Trouble making gains

cus7462
cus7462 Posts: 11 Member
I'm a female and I have been lifting for over a year. I lift 3-4 days a week and do cardio on day 4. I have the tall lanky body type so muscle is hard to gain for me. I am 5'6 116. I thought about doing a lean bulkier period for 3 months, then 3 months of increased cardio. And then repeat to see if that speeds up my muscle gain. Anyone have any experience with that or any other ideas?

Replies

  • Figure out your tdee.
    Eat that amount until you find what caloric input yields zero change.

    Those are your maintenance calories.

    Increase calories by 5-10 percent and measure again for entire week.
    If you gained weight good; if not increase more.

    Using these number continue as normal.
    Should you become vastly more active or change programming reasses your maintenance calories and repeat the other steps.
  • TavistockToad
    TavistockToad Posts: 35,719 Member
    cus7462 wrote: »
    I'm a female and I have been lifting for over a year. I lift 3-4 days a week and do cardio on day 4. I have the tall lanky body type so muscle is hard to gain for me. I am 5'6 116. I thought about doing a lean bulkier period for 3 months, then 3 months of increased cardio. And then repeat to see if that speeds up my muscle gain. Anyone have any experience with that or any other ideas?

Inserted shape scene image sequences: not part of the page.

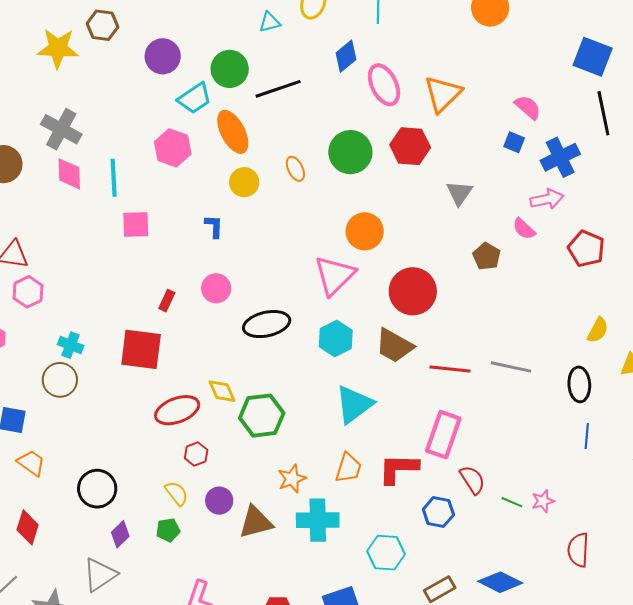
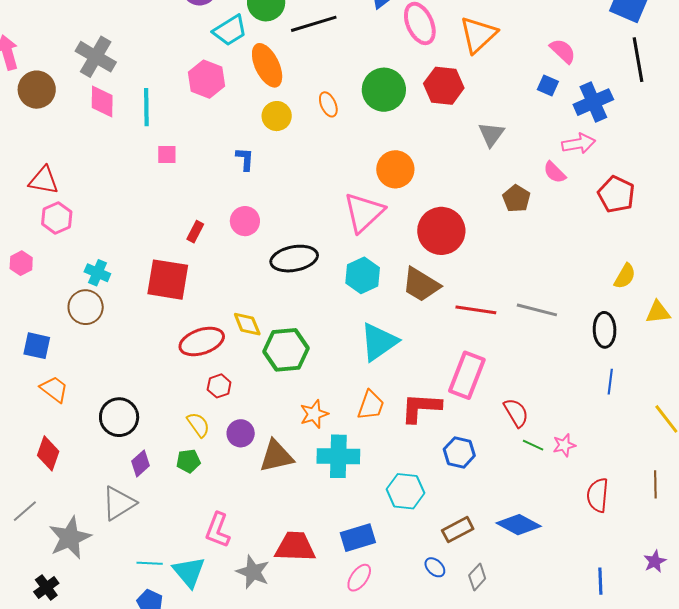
pink square: (136, 224) -> (167, 155), size x0.7
red semicircle: (472, 480) -> (516, 413), moved

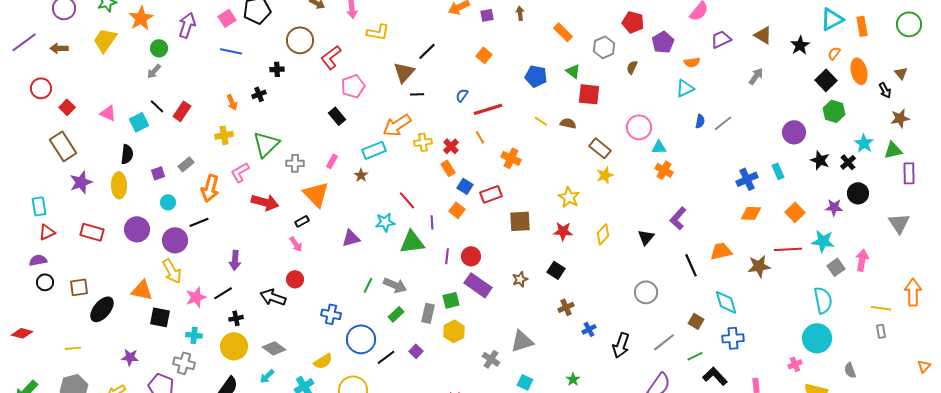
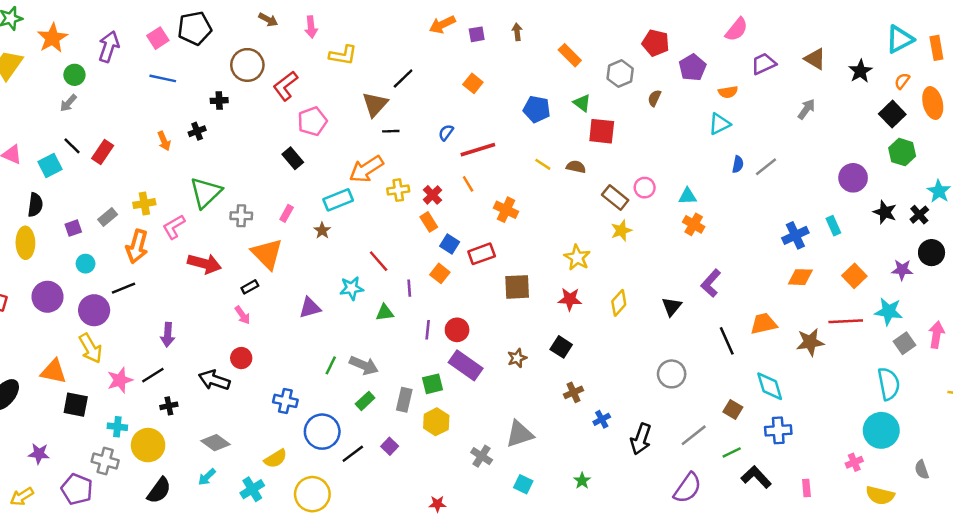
pink circle: (639, 127) -> (645, 188), moved, size x0.7
yellow cross: (224, 135) -> (144, 204), moved
green triangle: (412, 242) -> (385, 313), size x0.6
yellow circle: (234, 346) -> (148, 445), moved

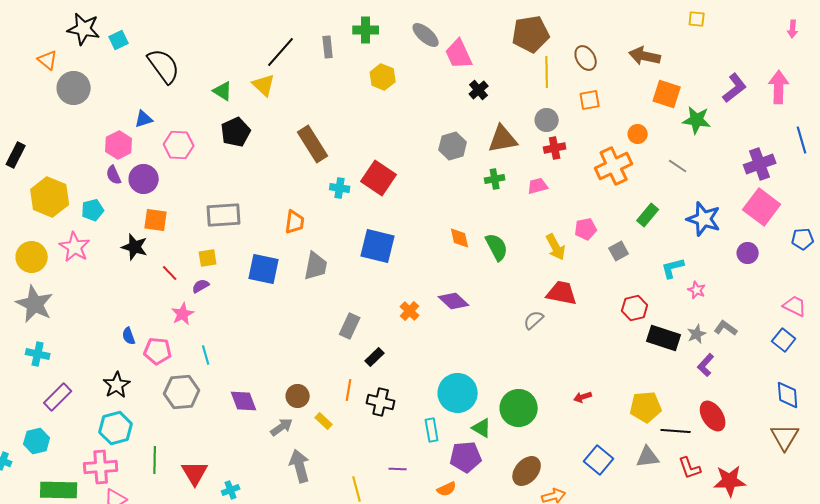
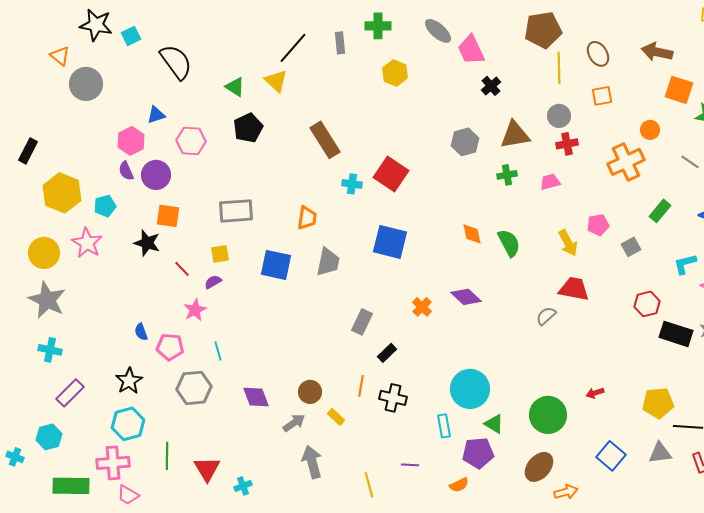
green circle: (519, 408) -> (548, 415), moved

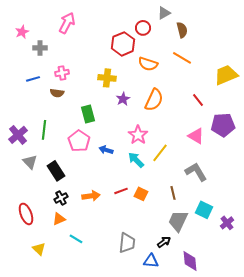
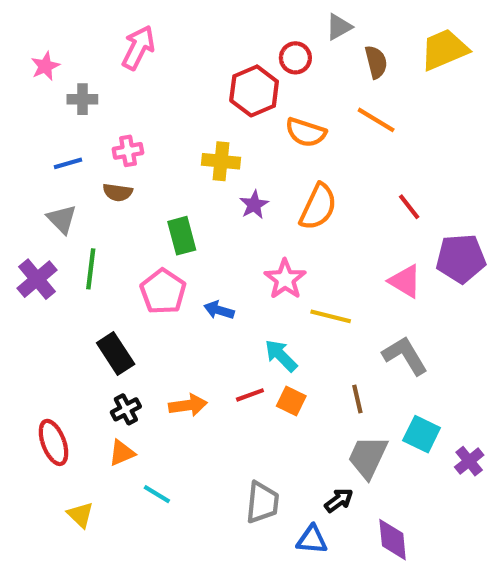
yellow trapezoid: (226, 75) -> (444, 50), moved
yellow line: (160, 153) -> (331, 316), turned 66
cyan arrow: (136, 160) -> (281, 356), moved
gray triangle: (30, 162) -> (62, 219), moved

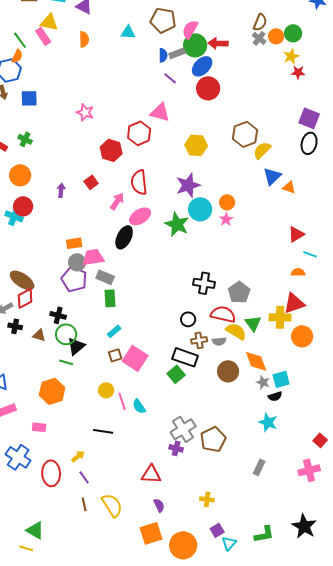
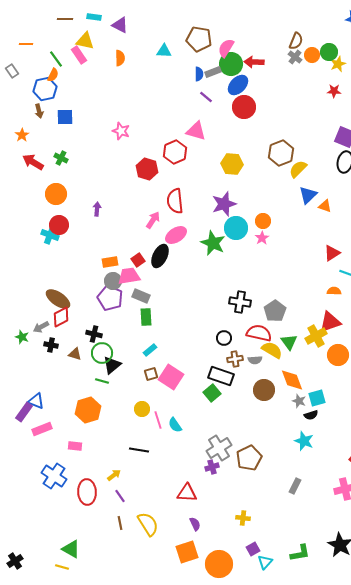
yellow star: (291, 56) -> (338, 64), moved
red square: (91, 182) -> (138, 260), moved
yellow cross: (280, 317) -> (316, 336), turned -30
purple cross: (176, 448) -> (212, 467), turned -32

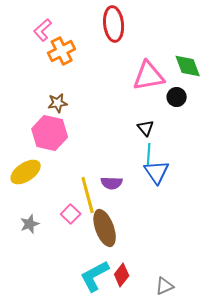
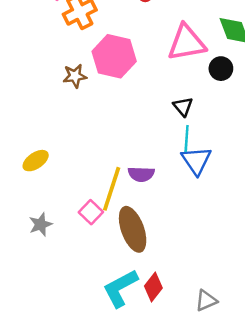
pink hexagon: (50, 133) -> (114, 56), moved
yellow ellipse: (26, 172) -> (36, 161), size x0.7
yellow line: (88, 195) -> (112, 189), turned 33

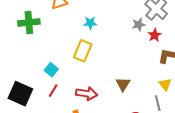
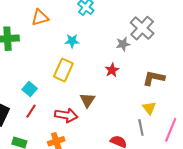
red star: (155, 35) -> (112, 70), moved
brown triangle: (123, 84) -> (87, 100), moved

    How would extra cardio help do you think?

    If you're not gaining as much as you want, you need to increase your surplus.
  • misnomer1
    misnomer1 Posts: 646 Member
    Wait 4 weeks for results. if no gain, no loss then that is your maintenance intake. eat 200-300 more over that amount.
  • JewelsAU
    JewelsAU Posts: 52 Member
    edited September 2017
    Trouble making gains either means your lifting program and/or calories are not adequate. You have provided no history, so my best guess is you have been maintaining weight with none to little change in body composition? You are quite thin I imagine at 116 pounds 5'6".

    So figure out TDEE if you are not maintaining now, add 250 calories to that and find you a progressive overload lifting program.

    http://community.myfitnesspal.com/en/discussion/10332083/which-lifting-program-is-the-best-for-you

    After your bulk period is over and you move into your cutting phase, adding in some cardiois fine, but you still need to be lifting during this time as well.

  • cus7462
    cus7462 Posts: 11 Member
    Okay thank you! I need to add in more calories to gain the weight to put on some muscle essentially. I'm sure I'm not eating enough calories to really put on the muscle.
  • psuLemon
    psuLemon Posts: 38,432 MFP Moderator
    Id also drop some cardio, especially since you struggle to put on weight. A good rest day would also help with some recovery.